Calabria, Slc Cgil e Uilposte proclamano sciopero: "Basta con le promesse non mantenute"

Autore Redazione Web | gio, 29 maggio 2025 15:51 | Poste Sindacati Lavoratori Sciopero

Obiettivo tutelare i diritti e la sicurezza delle lavoratrici e dei lavoratori in poste italiane

"Con la proclamazione della giornata di sciopero del 03/06/2025, SLC CGIL ed UIL POSTE dicono basta alle continue e vane promesse che vengono ripetutamente fatte, e poi non mantenute, da Poste Italiane. La situazione dei lavoratori è continuamente peggiorata negli ultimi anni e adesso si prospetta un ulteriore ridimensionamento del personale in tutti i settori che compongono il 'mondo lavorativo postale'”.

Così in una nota stampa le Segreterie Regionali Slc Cgil Poste–Uil Poste proclamano lo sciopero delle prestazioni ordinarie per l'intero turno di lavoro per dire basta alle promesse non mantenute, per rivendicare un salario più alto e il rispetto dei diritti e della sicurezza in poste italiane.

"Ad aggravare un quadro lavorativo già critico, si aggiunge il tema della sicurezza: sono mesi che denunciamo l’esistenza di un parco motomezzi usurato, la mancata sostituzione delle divise e dei DPI ai lavoratori addetti al recapito, le condizioni di microclima non in linea con le normative di legge all’interno degli uffici postali (dove spesso gli impianti di areazione non funzionano), la mancanza di arredi conformi nelle sale di consulenza, spazi angusti non a norma e sedute ormai usurate che obbligano i lavoratori a tenere una postura non corretta che a lungo termine potrebbe diventare la causa di malesseri fisici importanti - dichiarano i rappresentanti di categoria.
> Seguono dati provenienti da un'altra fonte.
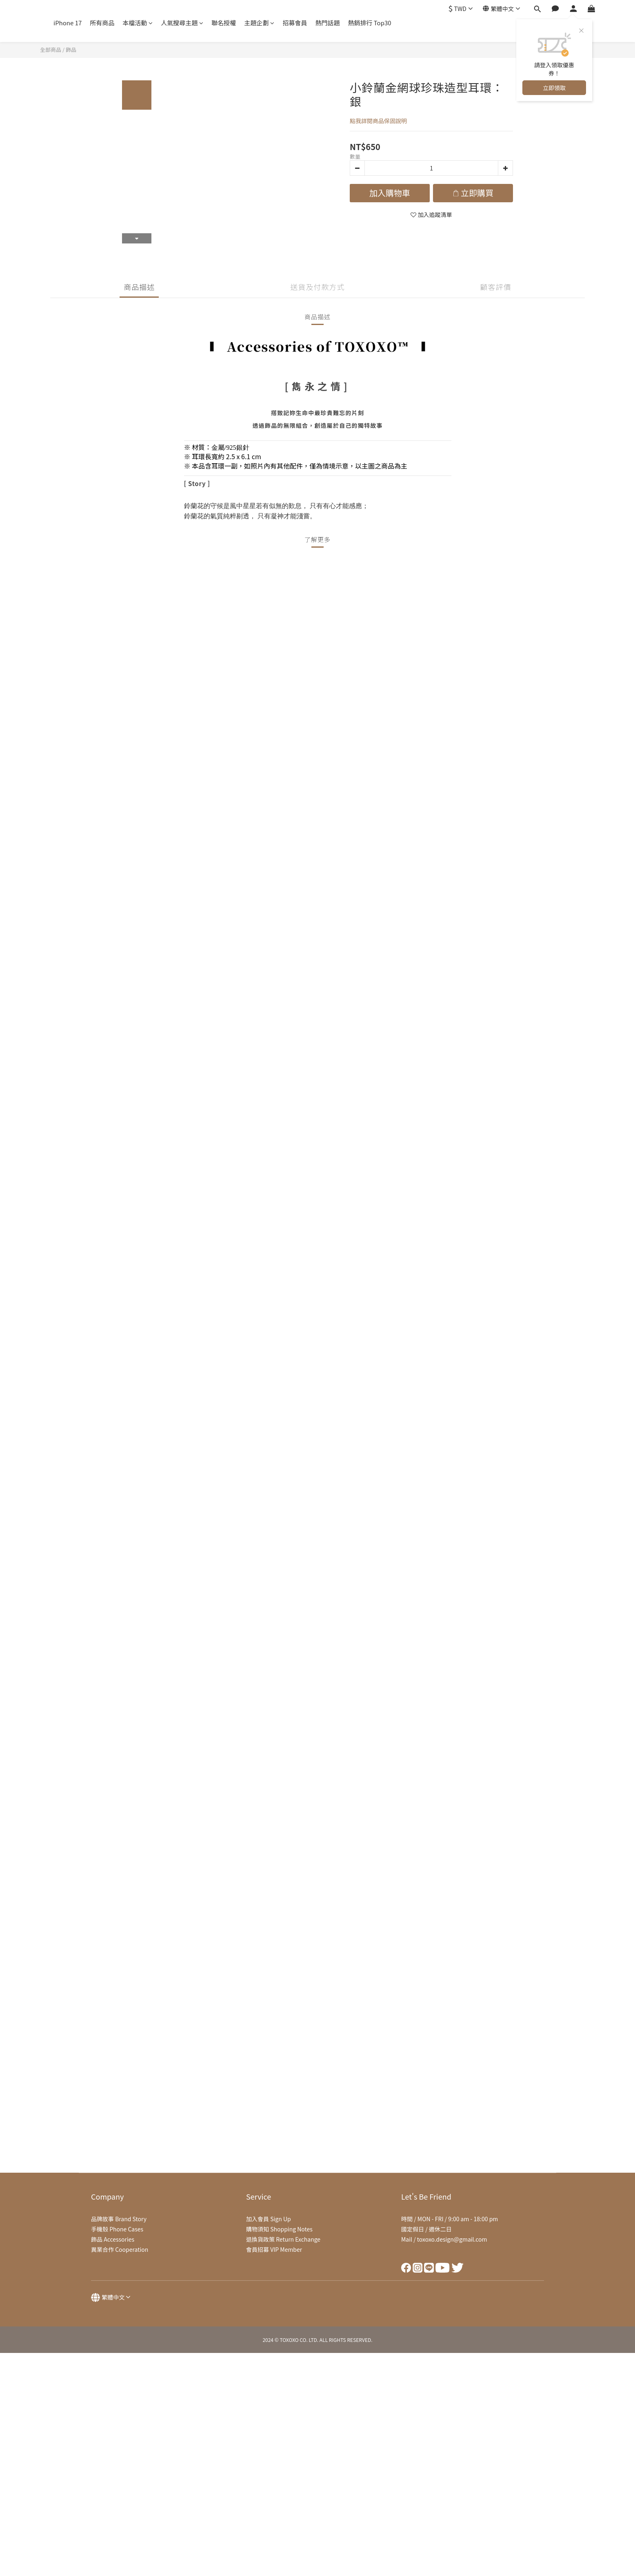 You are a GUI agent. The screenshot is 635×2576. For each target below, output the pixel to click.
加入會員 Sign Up (268, 2219)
La Slc Cgil poste e la Uil poste della Calabria non rimarranno inermi di fronte a chi pensa di poter giocare e speculare sulla pelle delle lavoratrici e dei lavoratori poste italiane".

 "Infine, rimane sullo sfondo il progetto del Governo che mira ad effettuare una ulteriore Privatizzazione di Poste Italiane che, da un lato produrrebbe solo un timido ristoro alle Casse dello Stato, ma dall’altro costituirebbe una grande minaccia per il futuro della più grande azienda italiana" - concludono le Segreterie Regionali.